I can only imagine how kinky

she must be on election day,

or when the Biennale

                        rolls around.

Everywhere

tourists

are taking pictures of themselves

in mirrors,

the bathrooms are packed,

no one can make their way to the sinks.

I refuse to shake hands.

It’s the Fourth of July

and I wish I were back

in the blue room,

or taking a dive in the Delaware

with D.C. dreams tossed

about in the breeze.

Already I have an erotic

                                    twinge.

 

Richard Brautigan

I’ve found your cowboy

Kafka hat

sitting tall on the top

of my head.

 

Mother Goose

Mother Goose

my faith is lost.

I do little more

than sit by the cupboard

with Mother Hubbard

starving.

My shadow roams

with Wynken,

Blynken and Nod.

I fear that their

wooden shoe

has sunk to bottom

of the sea.

Without shadow

how will I find

solace in the light?

On Sundays

I visit Struwwelpeter’s

grave

where I scatter

Harriet’s cinders,

longing for the far off

cigarettes

of the sixth arrondissement

where Huysmans died.

On occasion I answer

whispers with inexact rhymes.

Mother Goose,

I have flown the coop,

leaving

without a happily

ever after.

Sardines

Cheap motels on the Pacific coast

offer up their abandoned ashtrays

to the Varanasi dust collectors.

De Chirico’s shadow chain smokes

cigarettes

unconcerned with their demise,

dropping butts in the sand

while Ariadne slumbers.

The sardine cannery, far off,

is the reward of heaven.

In Monterrey, three men

take long drags off of Cuban

cigars,

none of them are De Chirico

who is a pleasant shadow

in far off Carmel

and who prefers Gauloise Blondes.

Ariadne will take Fidel Castro’s

phantom as a lover,

it is an inevitability,

he is intricate in all of her

sleepy fetishes where ghosts

strut about in dog collars

and top hats.

I book passage to Lisbon

while drunk on the best

Douro wine

I could find at the corner

liquor store.

I will avenge murdered Magellan.

He, too, was once Ariadne’s

lover.

The sardines are said

to be far better in Portugal,

some say the best in the world.


John Greiner is a writer and visual artist living in New York City.
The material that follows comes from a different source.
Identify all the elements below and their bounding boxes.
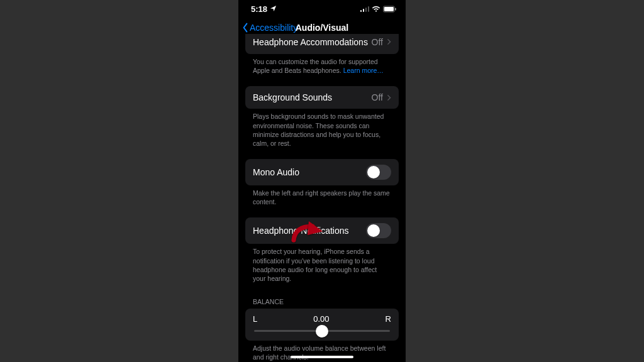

Greiner's work has appeared in Antiphon, Sand Journal, Otoliths, Survision, Sein und Werden, Empty Mirror, Sensitive Skin, Unarmed, Street Value and numerous other magazines. His books of poetry include In An Attic Palace Beneath a Slaughtered Sky (Arteidolia Press), Circuit (Whiskey City Press), Turnstile Burlesque (Crisis Chronicles Press) and Bodega Roses (Good Cop/Bad Cop Press). His collaborative work with photographer Carrie Crow has appeared at the Tate Liverpool, the Queens Museum and in galleries in New York, Los Angeles, Venice, Paris, Berlin and Hamburg.